27
Jun
2022

String of pearls

681 Views

Two wedding receptions, exactly 30 years apart. On the left, November of 1991, before we were even married; on the right, November 2021 at the wedding of a family friend. I look at the left picture and I think, “Who are those people?” I look on the right and I know exactly who they are: Blessed, fortunate and lucky. Here’s what I wrote about that recently in the Webster-Kirkwood Times. Happy anniversary Tom, and cheers to 30 years of perfect imperfections!

String of pearls

At some point this month, there’ll be a celebration dinner, a clink of glasses, an exchange of I-love-you’s, and then Tom and I will both wonder aloud how the 8-week-old puppy is doing at home by herself.

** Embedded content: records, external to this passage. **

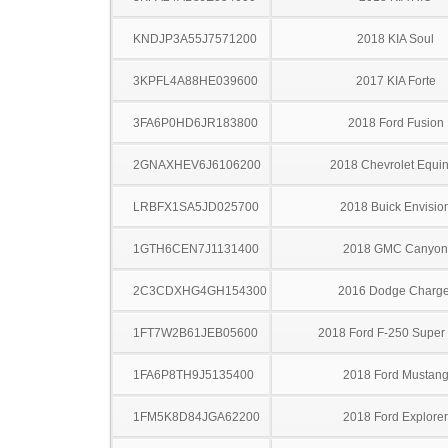
KNDJP3A55J7571200
2018 KIA Soul
3KPFL4A88HE039600
2017 KIA Forte
3FA6P0HD6JR183800
2018 Ford Fusion
2GNAXHEV6J6106200
2018 Chevrolet Equi
LRBFX1SA5JD025700
2018 Buick Envisio
1GTH6CEN7J1131400
2018 GMC Canyon
2C3CDXHG4GH154300
2016 Dodge Charge
1FT7W2B61JEB05600
2018 Ford F-250 Super
1FA6P8TH9J5135400
2018 Ford Mustan
1FM5K8D84JGA62200
2018 Ford Explorer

And that’s how we’ll celebrate our 30th wedding anniversary. Thirty years? Wow, that went fast. Thirty Junes have come and gone since that trip down the rather long aisle of St. Sabina Catholic Church in Florissant, giving me more time than I anticipated to think about what I was getting myself into. The answer, of course, is that I had no idea.

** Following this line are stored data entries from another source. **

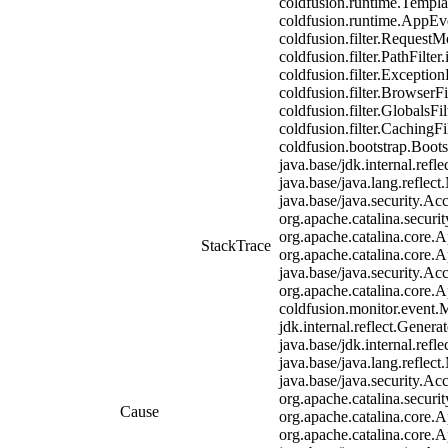
coldfusion.runtime.Templa
coldfusion.runtime.AppEven
coldfusion.filter.RequestMo
coldfusion.filter.PathFilter
coldfusion.filter.Exception
coldfusion.filter.BrowserF
coldfusion.filter.GlobalsFi
coldfusion.filter.CachingF
coldfusion.bootstrap.Boot
java.base/jdk.internal.re
java.base/java.lang.reflec
java.base/java.security.Ac
org.apache.catalina.securit
org.apache.catalina.core.A
StackTrace
org.apache.catalina.core.A
java.base/java.security.Ac
org.apache.catalina.core.A
coldfusion.monitor.event.Mo
jdk.internal.reflect.Gen
java.base/jdk.internal.re
java.base/java.lang.reflec
java.base/java.security.Ac
org.apache.catalina.securit
Cause
org.apache.catalina.core.A
org.apache.catalina.core.A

Does anyone who enters a longterm relationship? Thirty years and a lifetime ago — and here I sit in the same house we moved into in 1992, the one that once had a rotary phone on the kitchen wall, a VCR player in the family room and a Dodge Shadow in the driveway. 

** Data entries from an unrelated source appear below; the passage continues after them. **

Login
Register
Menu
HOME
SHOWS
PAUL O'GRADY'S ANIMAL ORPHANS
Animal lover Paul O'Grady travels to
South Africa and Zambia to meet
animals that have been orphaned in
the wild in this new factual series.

I’m sure we’ll talk about 30 years, eight cars, three jobs, two amazing sons and Daisy, our second dog. She’s the reason there won’t be any exotic trips or expensive jewelry this summer — certainly no pearls, the traditional wedding gift for 30 years. Besides, I already have a set of pearl earrings, plus a string of the real things passed down from my grandmother. But pearls are spot on for celebrating 30 years.

Why? Pearls are perfect imperfections — a gem that starts out as a speck of dirt or as some sort of small impediment in an oyster, mussel or clam, an “irritant,” as the definition reads. And then what? The oyster or clam deals with it and smooths it over layer by layer, year by year, until one day it becomes something lustrous and beautiful.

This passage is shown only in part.